While Kazakh tea and cookies were served, co-organizer Daniyar Baidaralin answered audience members’ questions and talked about the true beauty of this large, ethnically diverse country of more than 15 million people. Since Kazakhstan gained independence from the Soviets in 1991, the country has grown increasingly Westernized, urban and technologically savvy. At the same time, the ancient traditions still flourish. A small number of Kazakhs still live like semi-nomads; still others incorporate aspects of nomadic traditions into their largely modern lives.
Nomadic culture was deeply ingrained into the Kazakh lifestyle. Traditionally, the Kazakh people lived in traveling nomadic villages known as auls, moving with the seasons in search of greener pastures. The yurt was their mobile shelter. Made of lightweight wood and double-faced, felted wool, it was well-insulated from the elements, yet remained warm in winter and cool in summer. Both sturdy and portable, it could be quickly assembled and easily transported across the Central Asian steppes.

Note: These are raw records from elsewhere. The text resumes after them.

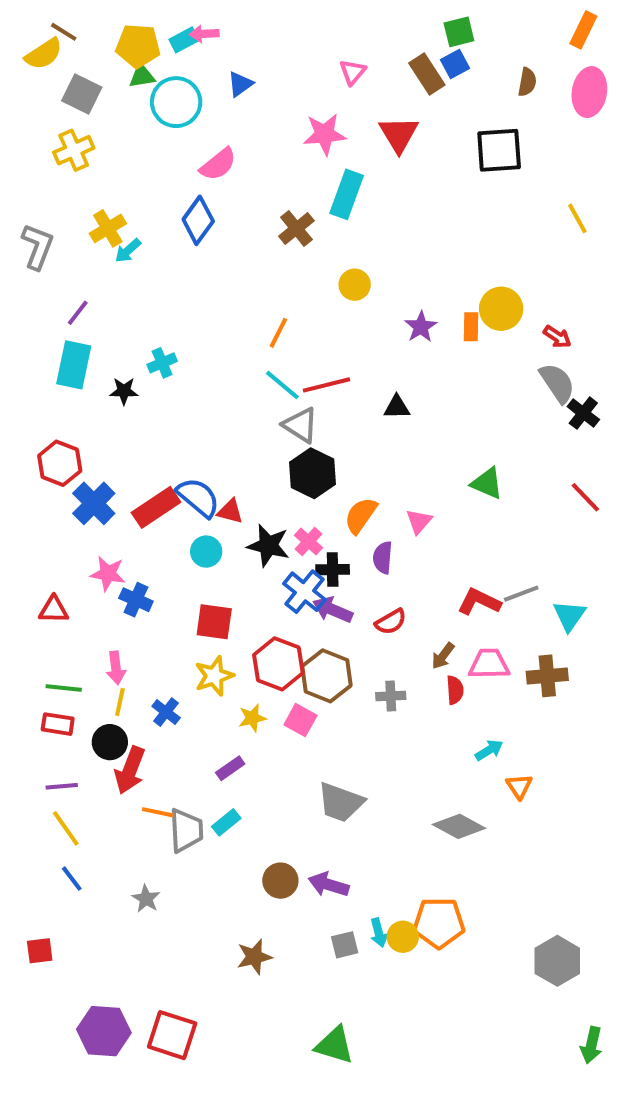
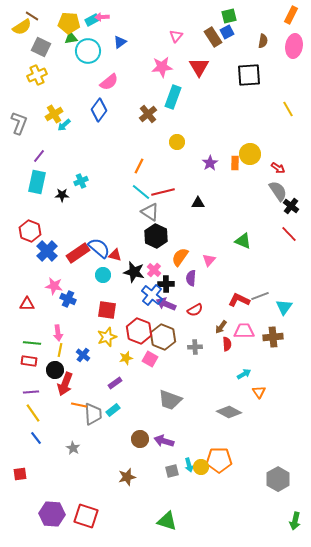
red line: (585, 497) -> (289, 234), moved

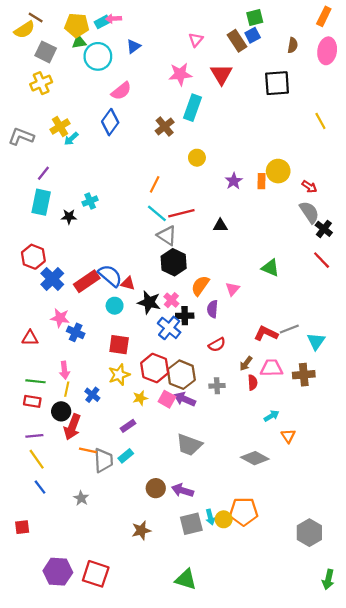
gray L-shape: (19, 123) -> (21, 137), turned -90
purple arrow: (166, 304) -> (185, 399), moved
gray square: (172, 471) -> (191, 524), size x1.5

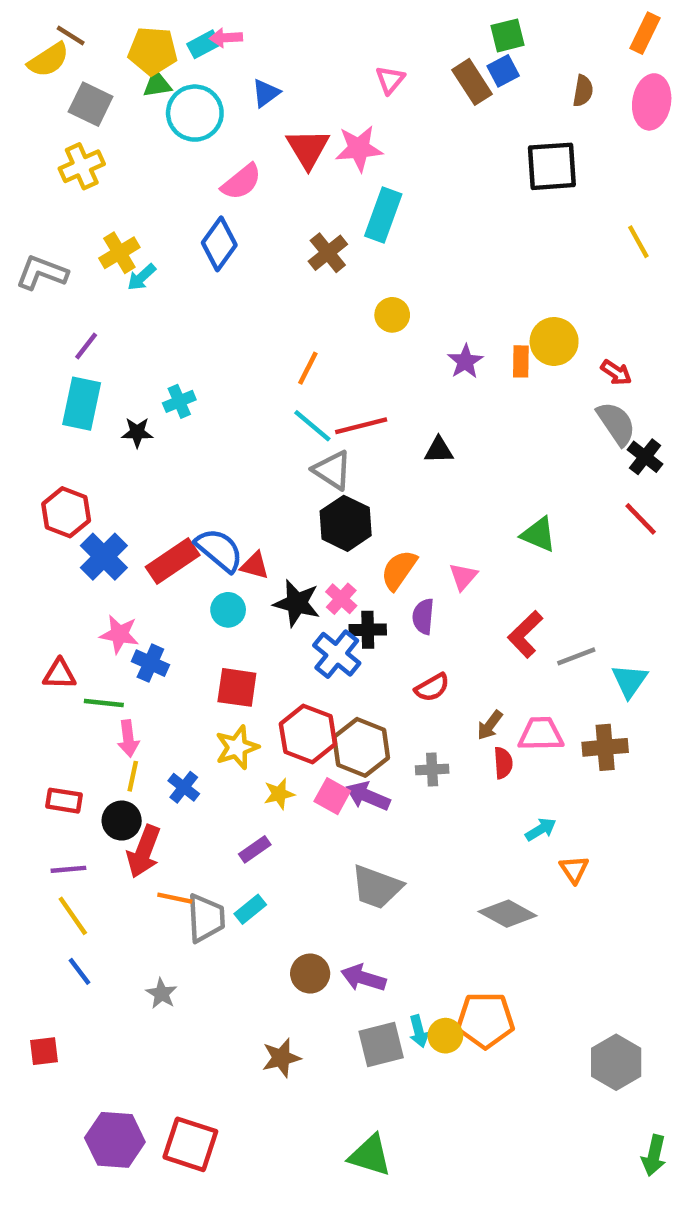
red triangle: (221, 74) -> (308, 149), moved
red L-shape: (266, 333) -> (525, 634), moved, turned -70
green line: (36, 381) -> (104, 703), moved

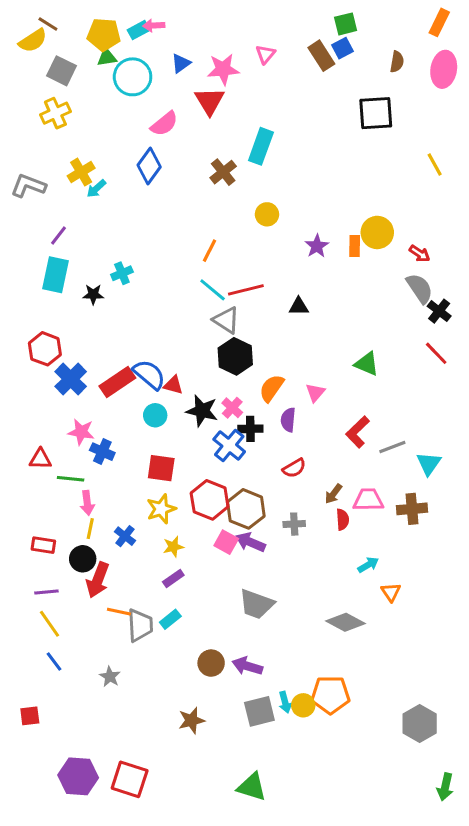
pink star: (359, 149) -> (223, 69), moved
yellow star: (279, 794) -> (173, 547), moved

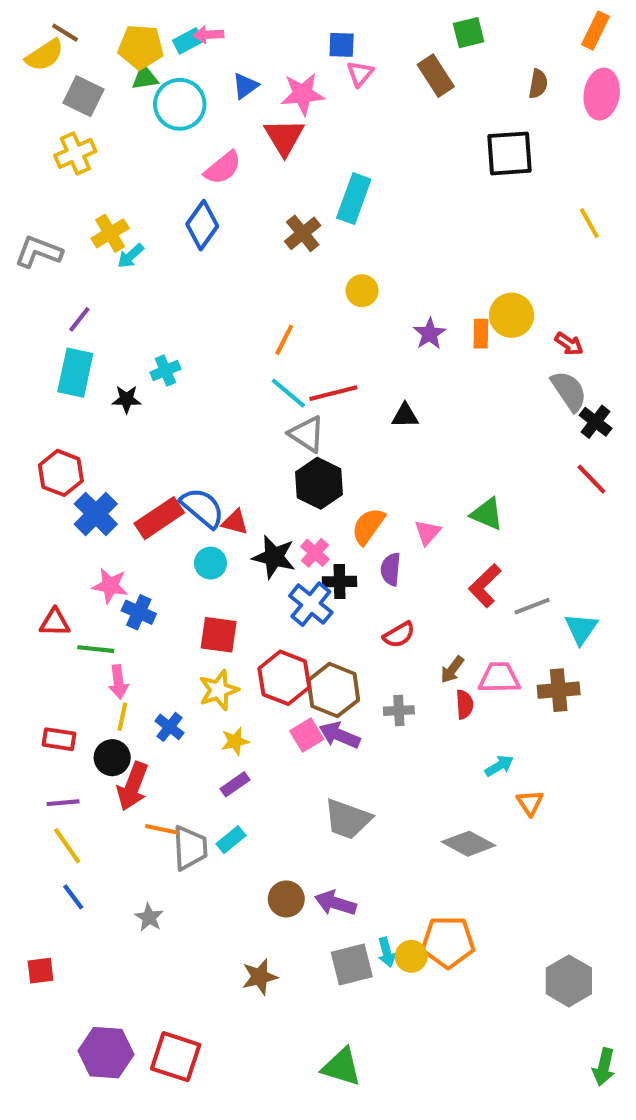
blue square: (343, 48) -> (342, 45), moved, turned 30
green triangle: (367, 364) -> (487, 514), moved
pink square: (226, 542) -> (307, 735), turned 30

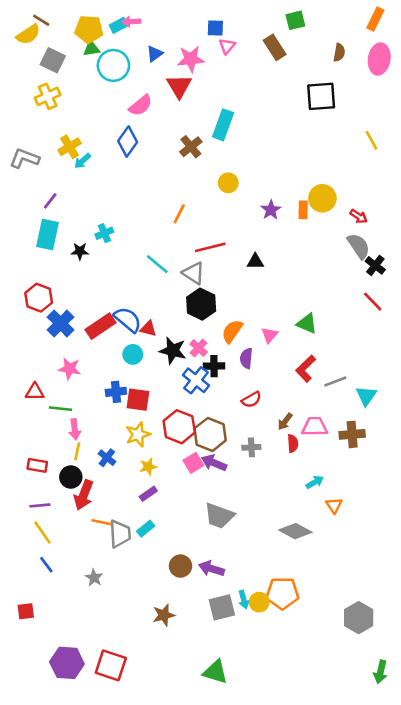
cyan line: (288, 393) -> (157, 264), moved
blue cross: (139, 612) -> (116, 392), moved, turned -30

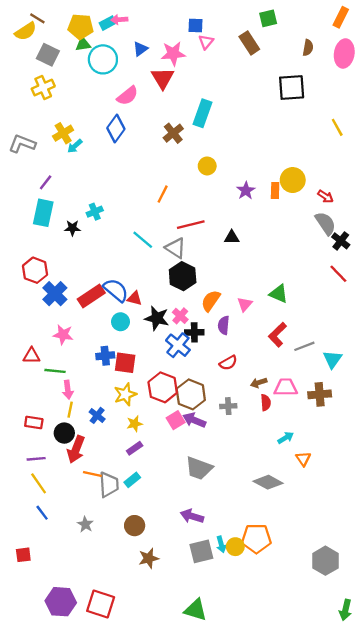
brown arrow: (285, 422) -> (259, 383), turned 35
brown circle: (181, 566) -> (135, 526), moved

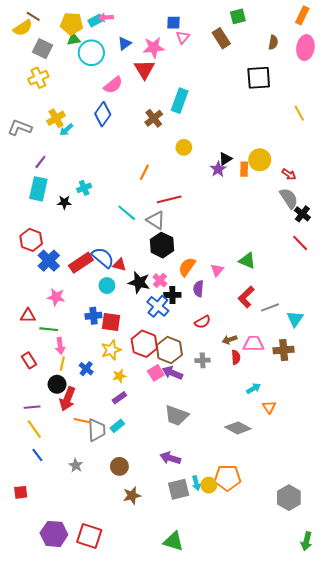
black triangle: (232, 237) -> (225, 159), moved, turned -32
red rectangle: (34, 422) -> (29, 360), moved, turned 49

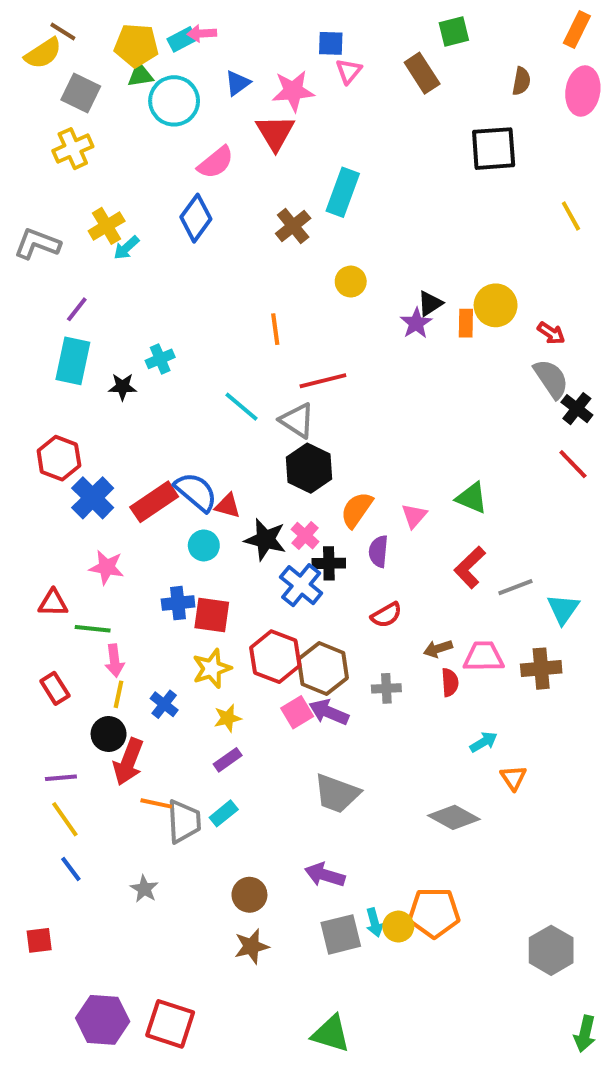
orange line: (144, 172) -> (275, 329), turned -35
brown circle: (119, 466) -> (249, 895), moved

As Daniyar Baidaralin explained, the symbolic meaning of the yurt was incredibly complex: “Kazakhs view their world in a holistic manner. Each element of the whole contributes to a deeper level of understanding. As a symbol, the nomadic home exists within the greater and more powerful world of nature.”
For example, the yurt's physical structure echoed the three levels of the universe, with the walls (Kerege) representing the Lower world, where humans and animals live, and the dome structure (Uysks) representing the Middle world of the spirits. Lastly, the Shanyrak at the top symbolized the Upper world, a source of life energy and the highest spirit.